§ **About this task**
How many lines in the entries below contain the string "today"? Reply with the number only.

********************

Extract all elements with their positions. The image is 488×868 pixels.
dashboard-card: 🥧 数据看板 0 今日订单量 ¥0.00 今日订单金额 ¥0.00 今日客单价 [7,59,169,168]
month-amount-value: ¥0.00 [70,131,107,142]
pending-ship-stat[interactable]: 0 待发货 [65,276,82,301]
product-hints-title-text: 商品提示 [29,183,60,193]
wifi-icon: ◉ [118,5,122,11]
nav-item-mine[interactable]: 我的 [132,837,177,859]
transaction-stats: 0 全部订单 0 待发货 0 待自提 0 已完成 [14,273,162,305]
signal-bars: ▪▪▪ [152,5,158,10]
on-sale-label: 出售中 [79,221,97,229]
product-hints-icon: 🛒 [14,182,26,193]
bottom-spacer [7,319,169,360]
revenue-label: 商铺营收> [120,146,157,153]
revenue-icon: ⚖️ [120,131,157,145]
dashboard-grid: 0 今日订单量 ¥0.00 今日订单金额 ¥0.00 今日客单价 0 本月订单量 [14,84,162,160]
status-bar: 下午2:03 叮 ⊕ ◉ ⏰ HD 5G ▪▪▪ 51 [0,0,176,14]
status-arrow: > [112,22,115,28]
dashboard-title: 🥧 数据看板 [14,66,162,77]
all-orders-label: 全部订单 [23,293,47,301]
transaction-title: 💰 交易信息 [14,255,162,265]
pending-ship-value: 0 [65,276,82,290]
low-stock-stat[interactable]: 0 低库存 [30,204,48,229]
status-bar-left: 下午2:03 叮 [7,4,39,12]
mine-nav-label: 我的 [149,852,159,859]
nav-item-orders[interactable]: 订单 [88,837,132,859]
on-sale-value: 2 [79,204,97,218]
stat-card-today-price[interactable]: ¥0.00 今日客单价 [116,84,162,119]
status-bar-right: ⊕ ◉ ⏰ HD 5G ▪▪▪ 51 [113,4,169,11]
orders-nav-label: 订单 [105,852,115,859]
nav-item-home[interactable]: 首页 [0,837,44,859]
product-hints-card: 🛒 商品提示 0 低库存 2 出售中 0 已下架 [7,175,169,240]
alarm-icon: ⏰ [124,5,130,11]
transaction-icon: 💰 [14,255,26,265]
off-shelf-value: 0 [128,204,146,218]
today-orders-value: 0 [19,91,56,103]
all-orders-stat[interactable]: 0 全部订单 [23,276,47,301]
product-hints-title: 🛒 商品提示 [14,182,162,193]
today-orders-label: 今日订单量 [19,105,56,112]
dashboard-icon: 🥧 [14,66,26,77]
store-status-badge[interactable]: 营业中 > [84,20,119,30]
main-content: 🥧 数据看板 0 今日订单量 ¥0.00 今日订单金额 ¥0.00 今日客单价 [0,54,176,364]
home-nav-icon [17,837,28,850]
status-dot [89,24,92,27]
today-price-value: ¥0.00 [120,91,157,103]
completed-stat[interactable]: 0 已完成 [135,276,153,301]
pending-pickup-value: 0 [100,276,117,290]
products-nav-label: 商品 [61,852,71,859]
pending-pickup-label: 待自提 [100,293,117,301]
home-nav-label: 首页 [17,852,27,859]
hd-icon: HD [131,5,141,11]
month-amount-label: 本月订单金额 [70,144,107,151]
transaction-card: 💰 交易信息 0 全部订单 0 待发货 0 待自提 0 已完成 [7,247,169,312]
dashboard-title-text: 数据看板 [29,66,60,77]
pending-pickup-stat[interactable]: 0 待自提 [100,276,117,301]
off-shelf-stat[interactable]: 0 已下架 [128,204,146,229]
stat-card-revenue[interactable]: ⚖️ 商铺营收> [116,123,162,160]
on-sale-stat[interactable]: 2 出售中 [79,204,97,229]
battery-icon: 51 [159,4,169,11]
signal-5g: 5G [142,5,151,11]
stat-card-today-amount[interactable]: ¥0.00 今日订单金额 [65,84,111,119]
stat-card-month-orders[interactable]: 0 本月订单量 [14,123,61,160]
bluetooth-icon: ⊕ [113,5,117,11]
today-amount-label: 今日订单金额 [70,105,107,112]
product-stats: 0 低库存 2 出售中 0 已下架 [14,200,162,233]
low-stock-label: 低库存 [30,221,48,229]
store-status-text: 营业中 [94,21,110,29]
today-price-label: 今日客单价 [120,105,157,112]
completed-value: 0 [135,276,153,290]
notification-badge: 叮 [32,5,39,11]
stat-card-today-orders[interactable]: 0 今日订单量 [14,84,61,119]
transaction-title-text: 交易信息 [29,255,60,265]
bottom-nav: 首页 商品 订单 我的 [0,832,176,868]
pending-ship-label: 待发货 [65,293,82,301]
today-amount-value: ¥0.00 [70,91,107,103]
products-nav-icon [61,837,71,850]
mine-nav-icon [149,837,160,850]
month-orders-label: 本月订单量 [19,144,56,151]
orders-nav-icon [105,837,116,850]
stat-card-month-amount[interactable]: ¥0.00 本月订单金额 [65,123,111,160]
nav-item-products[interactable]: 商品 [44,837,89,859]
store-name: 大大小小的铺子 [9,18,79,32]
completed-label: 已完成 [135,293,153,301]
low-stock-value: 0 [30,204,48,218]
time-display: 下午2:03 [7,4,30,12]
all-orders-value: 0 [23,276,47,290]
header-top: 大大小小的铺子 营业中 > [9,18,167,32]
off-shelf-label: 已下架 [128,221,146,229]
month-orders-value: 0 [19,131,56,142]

********************

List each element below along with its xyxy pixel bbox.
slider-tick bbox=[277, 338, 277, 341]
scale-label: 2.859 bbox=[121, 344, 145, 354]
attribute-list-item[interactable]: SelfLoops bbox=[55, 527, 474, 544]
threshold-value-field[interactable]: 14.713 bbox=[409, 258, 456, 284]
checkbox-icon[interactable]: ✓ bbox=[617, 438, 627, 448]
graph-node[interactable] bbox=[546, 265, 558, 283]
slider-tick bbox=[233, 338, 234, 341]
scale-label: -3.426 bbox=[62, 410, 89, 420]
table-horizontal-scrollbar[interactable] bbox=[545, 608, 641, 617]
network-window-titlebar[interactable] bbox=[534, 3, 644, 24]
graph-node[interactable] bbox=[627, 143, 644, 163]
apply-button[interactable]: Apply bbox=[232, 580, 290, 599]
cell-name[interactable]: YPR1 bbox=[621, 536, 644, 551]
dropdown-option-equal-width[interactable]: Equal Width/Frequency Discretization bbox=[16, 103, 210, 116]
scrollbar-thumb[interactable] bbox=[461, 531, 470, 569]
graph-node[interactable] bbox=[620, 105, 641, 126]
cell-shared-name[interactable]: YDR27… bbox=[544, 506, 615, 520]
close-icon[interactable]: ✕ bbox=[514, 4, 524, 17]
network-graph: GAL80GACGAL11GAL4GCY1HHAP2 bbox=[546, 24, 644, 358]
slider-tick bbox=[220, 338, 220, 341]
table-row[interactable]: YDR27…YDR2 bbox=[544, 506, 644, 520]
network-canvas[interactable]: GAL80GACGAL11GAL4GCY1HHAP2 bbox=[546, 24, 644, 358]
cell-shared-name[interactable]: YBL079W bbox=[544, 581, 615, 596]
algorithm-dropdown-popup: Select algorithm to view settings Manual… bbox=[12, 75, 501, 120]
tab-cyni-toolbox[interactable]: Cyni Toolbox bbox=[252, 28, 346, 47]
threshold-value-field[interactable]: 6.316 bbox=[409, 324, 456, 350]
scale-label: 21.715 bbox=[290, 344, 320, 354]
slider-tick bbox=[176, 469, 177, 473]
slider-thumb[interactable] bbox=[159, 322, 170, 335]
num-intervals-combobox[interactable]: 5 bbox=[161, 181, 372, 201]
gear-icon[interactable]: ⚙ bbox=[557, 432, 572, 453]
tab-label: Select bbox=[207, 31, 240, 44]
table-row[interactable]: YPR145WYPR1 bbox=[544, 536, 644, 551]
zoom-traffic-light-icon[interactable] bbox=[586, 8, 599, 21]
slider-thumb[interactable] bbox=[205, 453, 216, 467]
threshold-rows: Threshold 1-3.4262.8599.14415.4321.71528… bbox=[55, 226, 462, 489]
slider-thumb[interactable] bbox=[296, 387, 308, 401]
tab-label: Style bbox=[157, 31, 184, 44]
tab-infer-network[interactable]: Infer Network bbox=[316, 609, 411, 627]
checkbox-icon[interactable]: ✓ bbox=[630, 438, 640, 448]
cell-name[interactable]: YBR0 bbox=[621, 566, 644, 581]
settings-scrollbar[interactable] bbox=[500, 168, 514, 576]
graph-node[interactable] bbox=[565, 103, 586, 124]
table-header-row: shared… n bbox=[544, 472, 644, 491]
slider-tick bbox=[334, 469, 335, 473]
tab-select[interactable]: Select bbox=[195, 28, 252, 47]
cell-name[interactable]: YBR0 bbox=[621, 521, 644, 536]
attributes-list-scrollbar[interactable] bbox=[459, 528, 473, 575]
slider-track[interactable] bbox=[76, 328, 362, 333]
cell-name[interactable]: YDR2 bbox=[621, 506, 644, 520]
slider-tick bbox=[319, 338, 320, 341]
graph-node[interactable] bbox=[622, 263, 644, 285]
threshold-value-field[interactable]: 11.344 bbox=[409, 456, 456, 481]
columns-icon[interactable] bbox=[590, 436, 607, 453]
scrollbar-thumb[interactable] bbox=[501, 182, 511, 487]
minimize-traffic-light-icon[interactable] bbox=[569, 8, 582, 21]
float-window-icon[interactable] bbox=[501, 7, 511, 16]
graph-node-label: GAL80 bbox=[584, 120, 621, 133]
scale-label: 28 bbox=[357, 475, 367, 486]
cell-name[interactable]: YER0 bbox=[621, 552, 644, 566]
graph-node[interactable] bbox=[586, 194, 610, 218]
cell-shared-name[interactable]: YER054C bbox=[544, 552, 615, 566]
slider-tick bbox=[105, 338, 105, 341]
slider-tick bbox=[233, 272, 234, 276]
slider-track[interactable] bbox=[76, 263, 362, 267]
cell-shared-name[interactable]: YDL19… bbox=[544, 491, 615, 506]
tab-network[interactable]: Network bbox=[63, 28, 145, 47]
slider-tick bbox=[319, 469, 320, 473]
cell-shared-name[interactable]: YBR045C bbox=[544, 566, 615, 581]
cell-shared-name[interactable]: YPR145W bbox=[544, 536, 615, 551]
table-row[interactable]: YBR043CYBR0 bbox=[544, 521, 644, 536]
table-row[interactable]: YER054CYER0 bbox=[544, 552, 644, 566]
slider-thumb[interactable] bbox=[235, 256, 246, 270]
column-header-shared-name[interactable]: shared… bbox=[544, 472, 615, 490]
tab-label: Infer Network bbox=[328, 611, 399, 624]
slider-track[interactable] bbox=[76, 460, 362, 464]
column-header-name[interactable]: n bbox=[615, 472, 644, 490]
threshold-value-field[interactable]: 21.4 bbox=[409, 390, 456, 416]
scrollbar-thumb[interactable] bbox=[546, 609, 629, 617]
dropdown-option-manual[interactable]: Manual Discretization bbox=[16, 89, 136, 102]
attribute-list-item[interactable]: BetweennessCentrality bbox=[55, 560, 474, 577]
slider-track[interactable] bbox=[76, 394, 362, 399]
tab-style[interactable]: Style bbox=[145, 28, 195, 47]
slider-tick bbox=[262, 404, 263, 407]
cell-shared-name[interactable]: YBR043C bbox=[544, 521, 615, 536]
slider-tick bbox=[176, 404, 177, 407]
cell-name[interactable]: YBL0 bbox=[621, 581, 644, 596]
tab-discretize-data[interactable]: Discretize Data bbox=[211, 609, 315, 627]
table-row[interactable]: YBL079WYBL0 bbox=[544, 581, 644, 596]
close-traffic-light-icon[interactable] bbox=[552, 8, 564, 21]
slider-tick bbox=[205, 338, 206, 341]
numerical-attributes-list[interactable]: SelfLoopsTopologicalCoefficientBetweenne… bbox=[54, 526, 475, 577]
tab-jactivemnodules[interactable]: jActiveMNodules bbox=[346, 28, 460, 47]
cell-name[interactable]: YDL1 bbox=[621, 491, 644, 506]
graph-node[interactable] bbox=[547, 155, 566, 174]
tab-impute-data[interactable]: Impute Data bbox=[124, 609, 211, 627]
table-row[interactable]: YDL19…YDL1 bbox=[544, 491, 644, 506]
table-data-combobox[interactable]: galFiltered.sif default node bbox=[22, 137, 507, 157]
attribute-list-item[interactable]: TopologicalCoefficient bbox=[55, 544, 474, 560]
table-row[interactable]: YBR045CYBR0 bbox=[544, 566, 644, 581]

********************

§ **Answer for this exercise**
9